AVAILABLE DATA
──────────
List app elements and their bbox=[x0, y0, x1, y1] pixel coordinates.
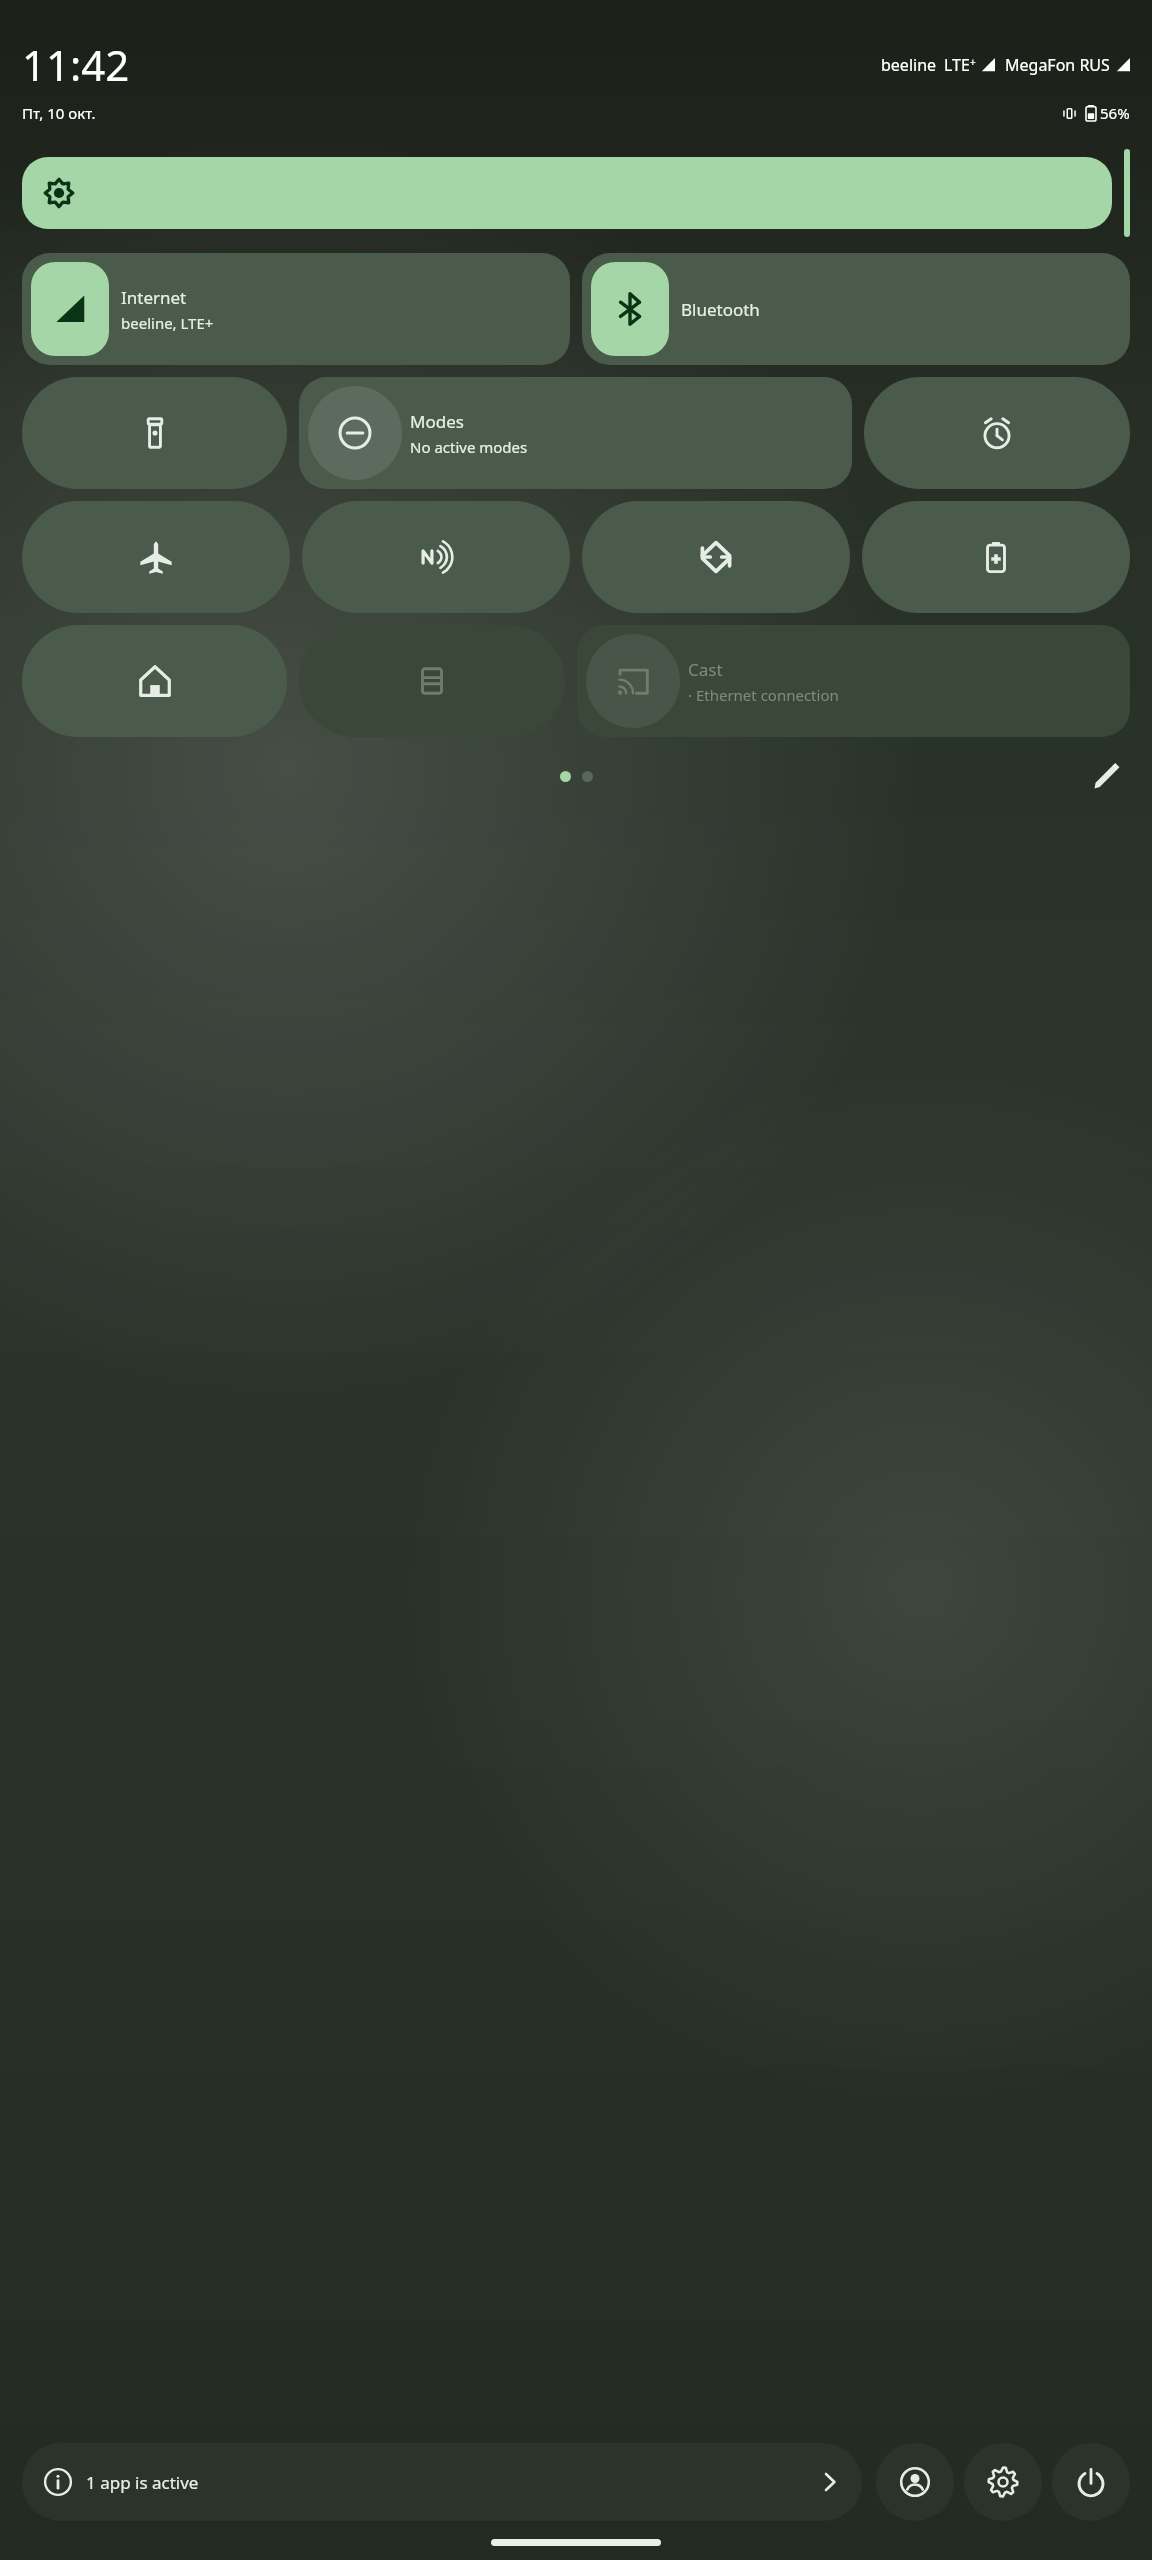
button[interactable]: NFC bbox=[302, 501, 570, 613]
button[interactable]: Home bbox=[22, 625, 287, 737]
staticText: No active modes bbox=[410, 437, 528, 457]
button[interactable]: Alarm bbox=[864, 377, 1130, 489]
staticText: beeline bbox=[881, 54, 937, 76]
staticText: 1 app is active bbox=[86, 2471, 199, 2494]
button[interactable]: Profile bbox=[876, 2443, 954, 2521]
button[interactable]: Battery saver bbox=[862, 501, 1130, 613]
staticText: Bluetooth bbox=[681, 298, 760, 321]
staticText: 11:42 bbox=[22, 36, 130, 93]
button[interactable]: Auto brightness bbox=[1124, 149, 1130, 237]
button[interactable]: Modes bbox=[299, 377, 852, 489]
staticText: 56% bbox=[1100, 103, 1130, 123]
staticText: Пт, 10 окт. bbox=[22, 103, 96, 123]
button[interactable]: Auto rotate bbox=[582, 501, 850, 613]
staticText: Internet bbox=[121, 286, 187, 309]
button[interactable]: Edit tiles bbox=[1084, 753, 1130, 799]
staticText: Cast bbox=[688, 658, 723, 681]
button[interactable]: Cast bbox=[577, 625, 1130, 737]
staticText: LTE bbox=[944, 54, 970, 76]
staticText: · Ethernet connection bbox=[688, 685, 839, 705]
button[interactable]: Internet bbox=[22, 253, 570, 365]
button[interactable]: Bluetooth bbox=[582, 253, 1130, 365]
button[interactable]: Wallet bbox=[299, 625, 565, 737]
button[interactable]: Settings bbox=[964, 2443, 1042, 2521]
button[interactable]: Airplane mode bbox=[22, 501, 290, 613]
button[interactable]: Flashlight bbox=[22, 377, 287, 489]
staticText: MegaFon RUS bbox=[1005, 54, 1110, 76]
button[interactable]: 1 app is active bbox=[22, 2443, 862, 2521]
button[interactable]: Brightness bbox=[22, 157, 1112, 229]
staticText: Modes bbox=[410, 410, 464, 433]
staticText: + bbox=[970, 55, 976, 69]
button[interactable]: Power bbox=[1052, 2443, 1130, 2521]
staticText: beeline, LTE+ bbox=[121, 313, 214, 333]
──────────
WHAT THE TASK REQUIRES
If any entry holds a picture, drop the picture and copy everything else exactly.

SOLUTION TO THIS EXERCISE
List app elements and their bbox=[x0, y0, x1, y1] pixel coordinates.
button[interactable]: NFC bbox=[302, 501, 570, 613]
button[interactable]: Home bbox=[22, 625, 287, 737]
staticText: No active modes bbox=[410, 437, 528, 457]
button[interactable]: Alarm bbox=[864, 377, 1130, 489]
staticText: beeline bbox=[881, 54, 937, 76]
staticText: 1 app is active bbox=[86, 2471, 199, 2494]
button[interactable]: Profile bbox=[876, 2443, 954, 2521]
button[interactable]: Battery saver bbox=[862, 501, 1130, 613]
staticText: Bluetooth bbox=[681, 298, 760, 321]
staticText: 11:42 bbox=[22, 36, 130, 93]
button[interactable]: Auto brightness bbox=[1124, 149, 1130, 237]
button[interactable]: Modes bbox=[299, 377, 852, 489]
staticText: 56% bbox=[1100, 103, 1130, 123]
staticText: Пт, 10 окт. bbox=[22, 103, 96, 123]
button[interactable]: Auto rotate bbox=[582, 501, 850, 613]
staticText: Internet bbox=[121, 286, 187, 309]
button[interactable]: Edit tiles bbox=[1084, 753, 1130, 799]
staticText: Cast bbox=[688, 658, 723, 681]
button[interactable]: Cast bbox=[577, 625, 1130, 737]
staticText: LTE bbox=[944, 54, 970, 76]
staticText: · Ethernet connection bbox=[688, 685, 839, 705]
button[interactable]: Internet bbox=[22, 253, 570, 365]
button[interactable]: Bluetooth bbox=[582, 253, 1130, 365]
button[interactable]: Wallet bbox=[299, 625, 565, 737]
button[interactable]: Settings bbox=[964, 2443, 1042, 2521]
button[interactable]: Airplane mode bbox=[22, 501, 290, 613]
button[interactable]: Flashlight bbox=[22, 377, 287, 489]
staticText: MegaFon RUS bbox=[1005, 54, 1110, 76]
button[interactable]: 1 app is active bbox=[22, 2443, 862, 2521]
button[interactable]: Brightness bbox=[22, 157, 1112, 229]
staticText: Modes bbox=[410, 410, 464, 433]
staticText: + bbox=[970, 55, 976, 69]
button[interactable]: Power bbox=[1052, 2443, 1130, 2521]
staticText: beeline, LTE+ bbox=[121, 313, 214, 333]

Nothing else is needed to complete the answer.